The solution preparation starts with accurately measuring the desired volume of solvent. In this example, we're working with water as the solvent. Using precise instruments like graduated cylinders can help ensure you achieve the exact volume. Next, weigh the required amount of solute, which in our case is methanol (\(\text{CH}_{3}\text{OH}\)) using a precise scale. This involves understanding and calculating the required moles based on the molarity formula.
The formula \[\text{Molarity (M)} = \frac{\text{moles of solute}}{\text{liters of solution}}\] guides the calculation of the right amount of substance to dissolve, ensuring that the solution has the correct concentration.
After determining the moles, converting them into grams allows you to physically measure out the solute with the appropriate precision. Dissolve the solute in the solvent, often requiring some stirring to ensure complete dissolution, resulting in the final prepared solution.

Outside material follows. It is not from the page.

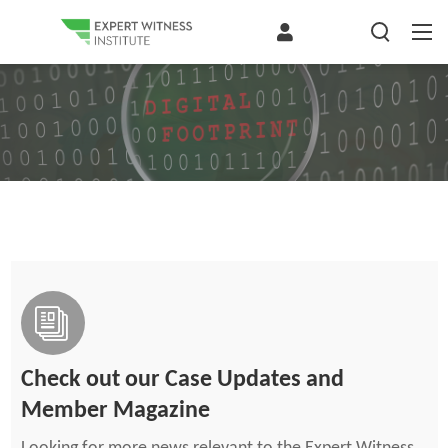
Check out our Case Updates and
Member Magazine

Understanding how to perform mole calculations is crucial in chemistry, especially when preparing solutions. Moles give chemists a way to count particles using Avogadro’s number, but in practice, moles are often calculated from the mass of a substance based on its molar mass.
In a typical exercise like converting a desired molarity to grams of a substance, start by ensuring your volume is in liters. Molarity (\(\text{M}\)) is moles per liter, so converting your volume is key. This exercise moves from a given volume in milliliters (\(150 \, \text{mL}\)) to liters (\(0.150 \, \text{L}\)) to correctly use the molarity.

• Step 1: Calculate the moles of solute required using the molarity equation. Here, this requires multiplying the molarity by volume (\(2.0 \, \text{M} \times 0.150 \, \text{L} = 0.300 \, \text{moles}\)).
• Step 2: Know the molar mass of methanol, which involves summing the atomic masses of its constituent atoms: \(\text{C (12 g/mol)}, \text{H (1 g/mol)} \times 4, \text{O (16 g/mol)}\). Therefore, the molar mass is \(32 \, \text{g/mol}\).
• Step 3: Translate those moles into grams using the molar mass: \(0.300 \, \text{moles} \times 32 \, \text{g/mol} = 9.6 \, \text{g}\).

These steps are essential to converting theoretical chemical equations into practical laboratory work.

Unit conversion in chemistry is the bridge that connects theoretical calculations to practical execution. Being able to switch between units correctly ensures that solutions and compounds are prepared accurately.
One such conversion illustrated in this exercise involves converting mL to L, a fundamental step for using molarity. Given \(150 \, \text{mL}\), we convert it to liters by recognizing that 1000 mL equals 1 L. Thus, \[150 \, \text{mL} = 0.150 \, \text{L}\]
Conversions also necessitate understanding molar mass units in grams per mole (\(\text{g/mol}\)), emphasized when translating moles of a substance into grams for practical measurements. This requires multiplying the number of moles by the molar mass to find the mass in grams. Being precise in these conversions helps prevent errors in solution preparation, ensuring reliable results and analyses.
Remember, the key to mastering chemistry is maintaining consistency in units throughout all calculations.